The Software Architecture of Materialize

February 23, 2023

Brennan Vincent

Member of Technical Staff

important

Materialize is a fast, distributed SQL database built on streaming internals. Data and software engineering teams use it to build apps and services where data must be processed and served at speeds and scales not possible in traditional databases. To see if it works for your use-case, register for access here.

Introduction

Materialize is divided into three logical components: Storage (including Persist), Adapter, and Compute. These are hosted by two physical components: environmentd and clusterd. Broadly speaking, clusterd handles data plane operations, which run in Timely Dataflow. It can be scaled to arbitrarily many processes (for throughput) and replicas (for reliability). environmentd, on the other hand, handles control plane operations; e.g., instructing clusterd to perform various operations in response to user commands, maintaining the catalog of SQL-accessible objects, and so on.

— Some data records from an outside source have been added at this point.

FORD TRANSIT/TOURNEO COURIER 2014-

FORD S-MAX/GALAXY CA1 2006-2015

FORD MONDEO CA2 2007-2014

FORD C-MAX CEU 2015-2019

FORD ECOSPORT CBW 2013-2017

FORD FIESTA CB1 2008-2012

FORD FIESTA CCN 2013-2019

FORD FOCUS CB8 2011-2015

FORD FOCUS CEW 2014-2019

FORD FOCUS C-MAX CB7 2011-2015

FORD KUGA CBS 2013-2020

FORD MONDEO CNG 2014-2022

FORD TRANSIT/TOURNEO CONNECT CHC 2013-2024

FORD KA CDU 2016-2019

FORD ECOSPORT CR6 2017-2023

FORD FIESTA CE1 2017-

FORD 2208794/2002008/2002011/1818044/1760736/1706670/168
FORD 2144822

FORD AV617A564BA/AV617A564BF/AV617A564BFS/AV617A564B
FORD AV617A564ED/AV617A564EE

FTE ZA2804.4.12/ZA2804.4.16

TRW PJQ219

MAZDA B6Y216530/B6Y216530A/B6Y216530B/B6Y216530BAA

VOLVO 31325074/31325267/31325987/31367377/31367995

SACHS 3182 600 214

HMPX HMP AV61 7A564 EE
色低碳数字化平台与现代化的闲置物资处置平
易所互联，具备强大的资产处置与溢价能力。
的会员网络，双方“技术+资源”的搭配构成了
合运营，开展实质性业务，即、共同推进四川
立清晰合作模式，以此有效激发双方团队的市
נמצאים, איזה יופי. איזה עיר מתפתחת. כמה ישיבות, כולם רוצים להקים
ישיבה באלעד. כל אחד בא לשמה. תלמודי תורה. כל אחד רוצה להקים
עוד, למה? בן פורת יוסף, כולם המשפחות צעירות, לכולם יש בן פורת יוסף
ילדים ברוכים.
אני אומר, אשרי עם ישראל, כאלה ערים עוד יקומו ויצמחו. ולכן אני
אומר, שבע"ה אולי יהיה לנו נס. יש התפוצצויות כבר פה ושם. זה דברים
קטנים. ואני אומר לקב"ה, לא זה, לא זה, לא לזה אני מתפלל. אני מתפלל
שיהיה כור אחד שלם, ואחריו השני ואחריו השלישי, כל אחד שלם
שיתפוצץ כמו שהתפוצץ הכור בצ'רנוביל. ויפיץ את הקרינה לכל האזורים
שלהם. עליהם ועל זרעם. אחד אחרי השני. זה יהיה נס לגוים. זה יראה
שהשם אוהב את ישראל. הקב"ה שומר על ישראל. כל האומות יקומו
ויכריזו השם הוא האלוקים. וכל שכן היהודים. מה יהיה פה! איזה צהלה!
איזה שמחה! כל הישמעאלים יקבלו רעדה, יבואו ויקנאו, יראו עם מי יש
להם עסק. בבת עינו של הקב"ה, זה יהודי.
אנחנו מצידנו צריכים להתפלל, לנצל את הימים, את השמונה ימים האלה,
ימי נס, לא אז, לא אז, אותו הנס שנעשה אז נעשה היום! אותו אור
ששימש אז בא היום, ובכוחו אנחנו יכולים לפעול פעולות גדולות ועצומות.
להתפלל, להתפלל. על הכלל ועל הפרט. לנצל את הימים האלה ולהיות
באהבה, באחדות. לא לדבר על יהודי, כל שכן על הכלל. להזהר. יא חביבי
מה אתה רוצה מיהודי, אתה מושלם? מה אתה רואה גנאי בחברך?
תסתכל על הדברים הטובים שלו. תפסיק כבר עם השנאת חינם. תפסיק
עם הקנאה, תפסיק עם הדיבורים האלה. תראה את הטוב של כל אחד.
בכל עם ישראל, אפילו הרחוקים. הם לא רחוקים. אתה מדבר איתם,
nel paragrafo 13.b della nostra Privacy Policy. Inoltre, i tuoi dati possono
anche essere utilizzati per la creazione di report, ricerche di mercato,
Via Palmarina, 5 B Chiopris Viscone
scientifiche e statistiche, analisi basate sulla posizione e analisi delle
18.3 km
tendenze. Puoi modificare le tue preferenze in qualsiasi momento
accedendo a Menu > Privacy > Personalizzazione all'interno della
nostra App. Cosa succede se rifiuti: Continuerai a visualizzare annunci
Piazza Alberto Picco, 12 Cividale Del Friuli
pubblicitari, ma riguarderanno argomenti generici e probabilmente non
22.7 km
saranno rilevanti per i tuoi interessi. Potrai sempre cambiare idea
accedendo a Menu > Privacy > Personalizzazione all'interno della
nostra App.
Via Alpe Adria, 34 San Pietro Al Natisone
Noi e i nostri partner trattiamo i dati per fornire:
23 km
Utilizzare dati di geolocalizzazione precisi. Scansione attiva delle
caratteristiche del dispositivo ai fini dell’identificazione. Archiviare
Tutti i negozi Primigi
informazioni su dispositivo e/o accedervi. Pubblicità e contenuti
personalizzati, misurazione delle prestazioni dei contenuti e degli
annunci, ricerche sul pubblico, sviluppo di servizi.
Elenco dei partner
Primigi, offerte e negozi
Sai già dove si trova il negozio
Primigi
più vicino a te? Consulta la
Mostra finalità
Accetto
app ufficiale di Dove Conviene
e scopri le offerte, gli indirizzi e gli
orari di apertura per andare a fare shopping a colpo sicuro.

Here is an illustration of the high-level architecture:

Materialize Internal Architecture Diagram

In this post, we will dive further into each of the aforementioned logical components, and explain how they fit together.

Logical Structure

Key Abstraction: Persist and pTVCs

Persist is a library widely used by the rest of Materialize for maintaining durable named time-varying collections: a term that was invented at Materialize and therefore requires some explanation. A collection is a set of rows along with their counts (which can be negative); other than the fact that a count can be negative, collections can be thought of as corresponding to the durable relations (tables and materialized views) maintained by other familiar databases. A time-varying collection (TVC), as the name suggests, models a sequence of versions of a collection, each version representing the value of the collection at a point in time.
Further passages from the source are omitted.